**Work instruction:** Your job is to print the listing exactly.

-- Records shown follows --

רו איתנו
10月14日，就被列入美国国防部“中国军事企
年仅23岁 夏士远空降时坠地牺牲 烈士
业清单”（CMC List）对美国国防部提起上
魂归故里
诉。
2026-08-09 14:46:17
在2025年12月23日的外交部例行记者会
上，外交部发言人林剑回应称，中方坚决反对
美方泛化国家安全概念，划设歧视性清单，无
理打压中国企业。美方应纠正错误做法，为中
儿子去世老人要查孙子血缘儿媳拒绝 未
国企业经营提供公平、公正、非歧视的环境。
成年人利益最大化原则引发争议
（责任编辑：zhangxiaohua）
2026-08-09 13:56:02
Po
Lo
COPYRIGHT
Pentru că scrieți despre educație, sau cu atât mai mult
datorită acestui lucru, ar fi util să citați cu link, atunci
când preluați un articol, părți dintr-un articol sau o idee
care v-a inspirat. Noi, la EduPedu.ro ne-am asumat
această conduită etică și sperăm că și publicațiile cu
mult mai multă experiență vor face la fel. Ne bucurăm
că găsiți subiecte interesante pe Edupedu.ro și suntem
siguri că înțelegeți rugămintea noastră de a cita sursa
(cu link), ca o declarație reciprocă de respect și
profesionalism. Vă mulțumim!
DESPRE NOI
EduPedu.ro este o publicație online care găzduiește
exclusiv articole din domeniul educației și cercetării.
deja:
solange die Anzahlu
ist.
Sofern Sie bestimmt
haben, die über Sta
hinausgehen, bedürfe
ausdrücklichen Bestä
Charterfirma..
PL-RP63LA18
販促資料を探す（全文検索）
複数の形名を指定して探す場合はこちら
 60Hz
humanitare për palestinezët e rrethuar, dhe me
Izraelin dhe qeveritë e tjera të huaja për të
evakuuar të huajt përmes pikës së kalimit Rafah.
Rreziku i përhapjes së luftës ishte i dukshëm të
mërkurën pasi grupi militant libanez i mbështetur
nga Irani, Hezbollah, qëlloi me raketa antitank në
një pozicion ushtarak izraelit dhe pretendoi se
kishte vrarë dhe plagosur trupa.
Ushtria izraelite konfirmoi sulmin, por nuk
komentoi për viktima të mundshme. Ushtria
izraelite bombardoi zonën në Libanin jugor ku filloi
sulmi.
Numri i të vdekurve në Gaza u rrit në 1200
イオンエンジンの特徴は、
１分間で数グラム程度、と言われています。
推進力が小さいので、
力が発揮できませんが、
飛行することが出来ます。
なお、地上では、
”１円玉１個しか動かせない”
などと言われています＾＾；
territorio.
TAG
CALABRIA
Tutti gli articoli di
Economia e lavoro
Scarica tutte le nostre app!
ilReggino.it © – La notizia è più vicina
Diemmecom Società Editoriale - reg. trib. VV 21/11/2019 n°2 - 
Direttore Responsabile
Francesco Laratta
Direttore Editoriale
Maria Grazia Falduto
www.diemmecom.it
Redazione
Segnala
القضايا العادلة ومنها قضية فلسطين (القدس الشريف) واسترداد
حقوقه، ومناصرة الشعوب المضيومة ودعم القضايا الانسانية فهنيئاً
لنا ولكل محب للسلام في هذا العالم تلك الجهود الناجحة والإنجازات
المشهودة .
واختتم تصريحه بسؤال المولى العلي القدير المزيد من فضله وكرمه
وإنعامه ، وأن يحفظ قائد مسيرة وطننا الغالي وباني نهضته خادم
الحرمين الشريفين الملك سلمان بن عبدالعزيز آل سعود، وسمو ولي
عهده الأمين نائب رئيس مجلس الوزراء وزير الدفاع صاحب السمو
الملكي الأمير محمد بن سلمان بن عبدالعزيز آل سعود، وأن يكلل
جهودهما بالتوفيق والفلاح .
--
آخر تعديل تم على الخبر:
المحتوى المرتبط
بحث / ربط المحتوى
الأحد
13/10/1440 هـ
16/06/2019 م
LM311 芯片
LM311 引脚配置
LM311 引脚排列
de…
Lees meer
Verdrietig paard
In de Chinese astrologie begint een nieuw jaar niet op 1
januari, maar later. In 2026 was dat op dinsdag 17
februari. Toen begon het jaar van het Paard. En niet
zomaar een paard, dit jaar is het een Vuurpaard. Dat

-- Records shown concluded --

**Result:**
רו איתנו
10月14日，就被列入美国国防部“中国军事企
年仅23岁 夏士远空降时坠地牺牲 烈士
业清单”（CMC List）对美国国防部提起上
魂归故里
诉。
2026-08-09 14:46:17
在2025年12月23日的外交部例行记者会
上，外交部发言人林剑回应称，中方坚决反对
美方泛化国家安全概念，划设歧视性清单，无
理打压中国企业。美方应纠正错误做法，为中
儿子去世老人要查孙子血缘儿媳拒绝 未
国企业经营提供公平、公正、非歧视的环境。
成年人利益最大化原则引发争议
（责任编辑：zhangxiaohua）
2026-08-09 13:56:02
Po
Lo
COPYRIGHT
Pentru că scrieți despre educație, sau cu atât mai mult
datorită acestui lucru, ar fi util să citați cu link, atunci
când preluați un articol, părți dintr-un articol sau o idee
care v-a inspirat. Noi, la EduPedu.ro ne-am asumat
această conduită etică și sperăm că și publicațiile cu
mult mai multă experiență vor face la fel. Ne bucurăm
că găsiți subiecte interesante pe Edupedu.ro și suntem
siguri că înțelegeți rugămintea noastră de a cita sursa
(cu link), ca o declarație reciprocă de respect și
profesionalism. Vă mulțumim!
DESPRE NOI
EduPedu.ro este o publicație online care găzduiește
exclusiv articole din domeniul educației și cercetării.
deja:
solange die Anzahlu
ist.
Sofern Sie bestimmt
haben, die über Sta
hinausgehen, bedürfe
ausdrücklichen Bestä
Charterfirma..
PL-RP63LA18
販促資料を探す（全文検索）
複数の形名を指定して探す場合はこちら
 60Hz
humanitare për palestinezët e rrethuar, dhe me
Izraelin dhe qeveritë e tjera të huaja për të
evakuuar të huajt përmes pikës së kalimit Rafah.
Rreziku i përhapjes së luftës ishte i dukshëm të
mërkurën pasi grupi militant libanez i mbështetur
nga Irani, Hezbollah, qëlloi me raketa antitank në
një pozicion ushtarak izraelit dhe pretendoi se
kishte vrarë dhe plagosur trupa.
Ushtria izraelite konfirmoi sulmin, por nuk
komentoi për viktima të mundshme. Ushtria
izraelite bombardoi zonën në Libanin jugor ku filloi
sulmi.
Numri i të vdekurve në Gaza u rrit në 1200
イオンエンジンの特徴は、
１分間で数グラム程度、と言われています。
推進力が小さいので、
力が発揮できませんが、
飛行することが出来ます。
なお、地上では、
”１円玉１個しか動かせない”
などと言われています＾＾；
territorio.
TAG
CALABRIA
Tutti gli articoli di
Economia e lavoro
Scarica tutte le nostre app!
ilReggino.it © – La notizia è più vicina
Diemmecom Società Editoriale - reg. trib. VV 21/11/2019 n°2 - 
Direttore Responsabile
Francesco Laratta
Direttore Editoriale
Maria Grazia Falduto
www.diemmecom.it
Redazione
Segnala
القضايا العادلة ومنها قضية فلسطين (القدس الشريف) واسترداد
حقوقه، ومناصرة الشعوب المضيومة ودعم القضايا الانسانية فهنيئاً
لنا ولكل محب للسلام في هذا العالم تلك الجهود الناجحة والإنجازات
المشهودة .
واختتم تصريحه بسؤال المولى العلي القدير المزيد من فضله وكرمه
وإنعامه ، وأن يحفظ قائد مسيرة وطننا الغالي وباني نهضته خادم
الحرمين الشريفين الملك سلمان بن عبدالعزيز آل سعود، وسمو ولي
عهده الأمين نائب رئيس مجلس الوزراء وزير الدفاع صاحب السمو
الملكي الأمير محمد بن سلمان بن عبدالعزيز آل سعود، وأن يكلل
جهودهما بالتوفيق والفلاح .
--
آخر تعديل تم على الخبر:
المحتوى المرتبط
بحث / ربط المحتوى
الأحد
13/10/1440 هـ
16/06/2019 م
LM311 芯片
LM311 引脚配置
LM311 引脚排列
de…
Lees meer
Verdrietig paard
In de Chinese astrologie begint een nieuw jaar niet op 1
januari, maar later. In 2026 was dat op dinsdag 17
februari. Toen begon het jaar van het Paard. En niet
zomaar een paard, dit jaar is het een Vuurpaard. Dat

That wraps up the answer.